Pour avoir longtemps travaillé avec des patients victimes de traumatismes, j’ai pu constater à quel point les mots qu’ils utilisent pour en parler son repris de ceux qui en ont parlé avant eux. Autrement dit, il apparaît de temps en temps un être humain capable d’agencer de façon nouvelle des mots, et éventuellement d’en créer, pour dire ce qui jusque-là ne pouvait pas l’être. Ceux qui étaient alors en manque de mots pour parler de leurs expériences s’en emparent, les recombinent, les ré-agencent pour finalement produire ce qu’on peut croire être le récit de leur expérience personnelle, alors qu’il s’agit tout autant d’une construction sémantique. Les romans, les pièces de théâtre et aujourd’hui le cinéma, sont des moyens puissants par lesquels nous sommes invités à nous approprier les mots d’un autre pour raconter nos propres expériences.
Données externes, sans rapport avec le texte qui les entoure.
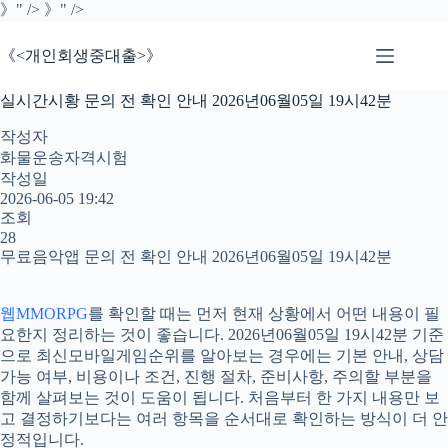
본
》" />
》" />
문
으
《<개인회생중대출>》
로
건
실시간시황 문의 전 확인 안내 2026년06월05일 19시42분
너
뛰
작성자
기
화물운송자격시험
작성일
2026-06-05 19:42
조회
28
무료음악앱 문의 전 확인 안내 2026년06월05일 19시42분
웹MMORPG
를 확인할 때는 먼저 현재 상황에서 어떤 내용이 필
요한지 정리하는 것이 좋습니다. 2026년06월05일 19시42분 기준
으로 최신모바일게임순위를 알아보는 경우에는 기본 안내, 상담
가능 여부, 비용이나 조건, 진행 절차, 준비사항, 주의할 부분을
함께 살펴보는 것이 도움이 됩니다. 처음부터 한 가지 내용만 보
고 결정하기보다는 여러 항목을 순서대로 확인하는 방식이 더 안
정적입니다.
Et ce processus d’appropriation n’est pas également réparti, loin de là. Avec certains patients, la thérapie consiste à leur parler avec délicatesse de ce que, peut-être, ils ressentent, afin de leur fournir les mots qui leur manquent pour qu’ils puissent ensuite les réorganiser à leur façon et donner une expression sociale, et donc socialisante, à leurs souffrances.
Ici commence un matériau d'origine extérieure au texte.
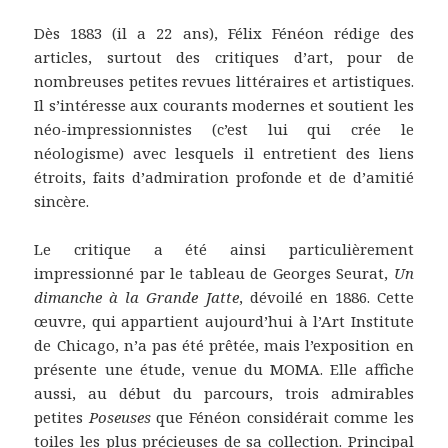
Dès 1883 (il a 22 ans), Félix Fénéon rédige des
articles, surtout des critiques d’art, pour de
nombreuses petites revues littéraires et artistiques.
Il s’intéresse aux courants modernes et soutient les
néo-impressionnistes (c’est lui qui crée le
néologisme) avec lesquels il entretient des liens
étroits, faits d’admiration profonde et de d’amitié
sincère.
Le critique a été ainsi particulièrement
impressionné par le tableau de Georges Seurat,
Un
dimanche à la Grande Jatte
, dévoilé en 1886. Cette
œuvre, qui appartient aujourd’hui à l’Art Institute
de Chicago, n’a pas été prêtée, mais l’exposition en
présente une étude, venue du MOMA. Elle affiche
aussi, au début du parcours, trois admirables
petites
Poseuses
que Fénéon considérait comme les
toiles les plus précieuses de sa collection. Principal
L’homme en quête du sens de son propre discours
Voyons maintenant le second argument utilisé par Google : celui de la compréhension. Le système ne comprendrait rien à ce qu’il dit. Mais là aussi, une question s’impose : lorsque nous lisons ou écrivons une chose, comprenons-nous toujours ce qu’elle signifie ? Je veux bien croire qu’à ses origines, le langage ait été enraciné dans les expériences sensorielles et motrices, mais il s’en est aujourd’hui largement affranchi pour s’enraciner dans l’expérience linguistique. Le propre de l’homme n’est-il pas justement de savoir agencer des mots dont la signification lui échappe ? Qui comprend de façon sensorielle une phrase comme : « Les armures portées par les chevaliers du Moyen Âge étaient très lourdes ». Quand Mallarmé écrit « Abolis bibelots d’inanité sonore », est-il en état de nous expliquer clairement ce que cela signifie ? Et quand un catholique fait le signe de la croix en disant « au nom du Père, du fils et du Saint Esprit », fait-il autre chose qu’assembler des mots dont la signification lui échappe le plus souvent ? La différence est sans doute que, dans le meilleur des cas, et contrairement à la machine, ces mots sont écrits, ou dits, avec l’espoir de leur trouver un sens un jour…
Que l’on me comprenne bien. Je ne prétend pas que la machine baptisée LaMDA soit « consciente ». Mais si on veut démontrer qu’elle ne l’est pas, ce n’est pas avec les arguments fournis par Google pour écarter cette hypothèse qu’on pourra le faire. L’intelligence humaine fonctionne en grande partie de la même façon que cette machine, et nous ne pouvons que saluer la prouesse d’avoir reproduit ces compétences. Mais si LaMDA fonctionne exactement comme l’être humain dans le domaine pour lequel elle a été programmée, cela ne suffit pas à dire qu’elle soit « consciente » car la conscience se définit par beaucoup d’autres critères. Autrement dit, Google n’a pas tort de vouloir nous rassurer, mais il a tort de vouloir le faire trop vite. C’est le champ de la conscience humaine qui est questionné par ces travaux. Il nous faut y réfléchir très vite.